**Page images and extracted text**.
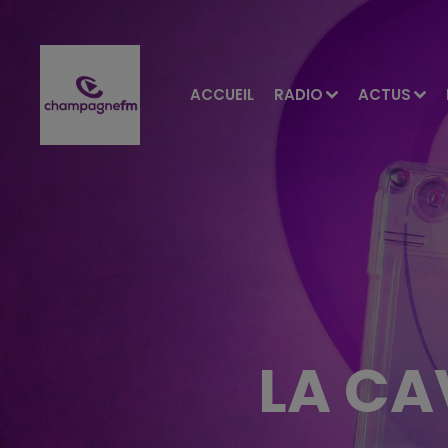
ACCUEIL
RADIO
ACTUS
LA CA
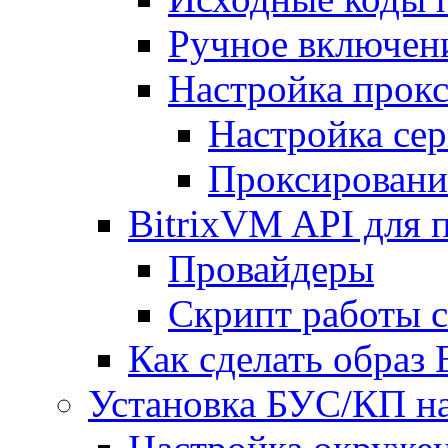
Ручное включен
Настройка прокс
Настройка сер
Проксировани
BitrixVM API для 
Провайдеры
Скрипт работы 
Как сделать образ
Установка БУС/КП на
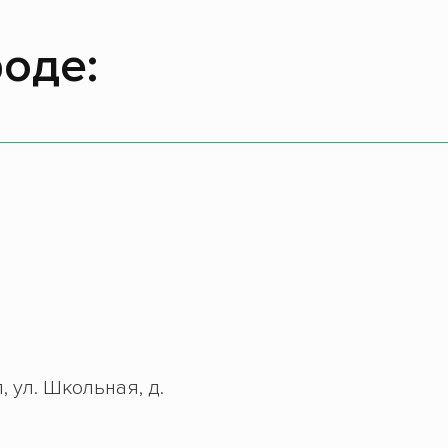
оде:
, ул. Школьная, д.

**Exercise**.
The answer must be an exact copy of the records above, with the pictures left out.

**Response to this exercise**.
ACCUEIL
RADIO
ACTUS
LA CA
Ручное включен
Настройка прокс
Настройка сер
Проксировани
BitrixVM API для 
Провайдеры
Скрипт работы 
Как сделать образ
Установка БУС/КП на
оде:
, ул. Школьная, д.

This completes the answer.